Practice Area
Estate Planning & Probate
Updated July 17, 2026
Estate planning inquiries range from a first will to settling a parent's estate. The intake is built to sort those apart in the first question, not five questions in.
Key takeaways
- •The first question sorts visitors into what they actually need: a new will or trust, an update to an existing plan, probate, or a power of attorney matter, rather than one generic estate-planning bucket.
- •Whether a will or trust already exists is asked directly, since it changes the entire scope of the engagement.
- •Whether the matter is a probate case (settling someone's estate after their passing) is asked explicitly, since that's an operationally different service from planning ahead.
- •Kept intentionally short, three steps, since estate planning inquiries are often prompted by a real, sometimes difficult life event.
Why the first question is 'what do you need,' not 'tell us about your estate'
A first-time will inquiry and a probate matter for a deceased parent are both “estate planning,” but they need completely different next steps from a firm.
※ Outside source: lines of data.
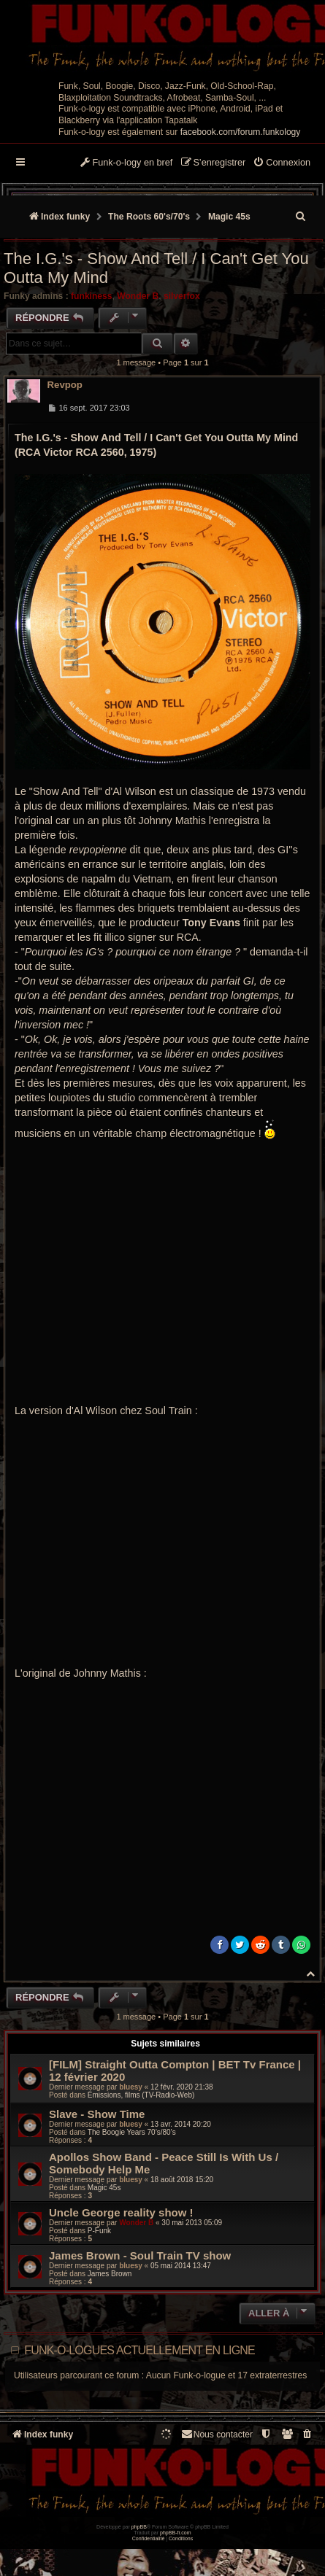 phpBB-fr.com (175, 2532)
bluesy (130, 2087)
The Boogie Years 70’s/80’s (132, 2132)
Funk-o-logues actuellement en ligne (139, 2350)
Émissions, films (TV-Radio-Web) (141, 2095)
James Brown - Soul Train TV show (140, 2255)
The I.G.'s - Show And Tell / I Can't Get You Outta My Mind (156, 268)
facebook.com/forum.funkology (240, 132)
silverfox (182, 296)
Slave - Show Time (97, 2114)
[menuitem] (281, 163)
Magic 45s (104, 2188)
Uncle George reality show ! (121, 2212)
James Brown (110, 2274)
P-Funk (99, 2231)
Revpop (65, 384)
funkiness (91, 296)
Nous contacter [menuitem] (216, 2434)
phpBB (139, 2526)
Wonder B (137, 296)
Leading with a clear category choice, rather than an open-ended prompt, gets a visitor to the right place faster and gives the firm an immediate sense of what kind of engagement this is.
What the intake actually asks
What the visitor needs (new will/trust, updating an existing plan, probate, or power of attorney/healthcare directive), whether a will or trust already exists, and whether the matter is related to settling someone's estate after their passing. Three tap-to-select questions before contact information.
Why the distinction matters for a firm's intake process
A probate inquiry often needs a faster response than a routine estate-planning check-in, someone settling a parent's estate is usually operating under real deadlines. Capturing that distinction at intake, rather than discovering it on a callback, lets a firm prioritize accordingly.
Frequently asked questions
What does the estate planning intake ask?
First, what the visitor needs help with, creating a will or trust, updating an existing plan, probate or settling an estate, or a power of attorney/healthcare directive. Then whether a will or trust already exists, and whether the matter relates to settling someone's estate after their passing.
Does the intake distinguish planning ahead from probate?
Yes, directly. Estate planning and probate are operationally very different services, one is proactive planning, the other is administering an existing estate, and the intake asks which one applies rather than assuming.
Is this appropriate for a complex, high-value estate?
The intake captures the basic facts a firm needs to route the inquiry to the right attorney. It's a starting point, not a substitute for the actual planning or probate work, which requires full attorney review regardless of estate complexity.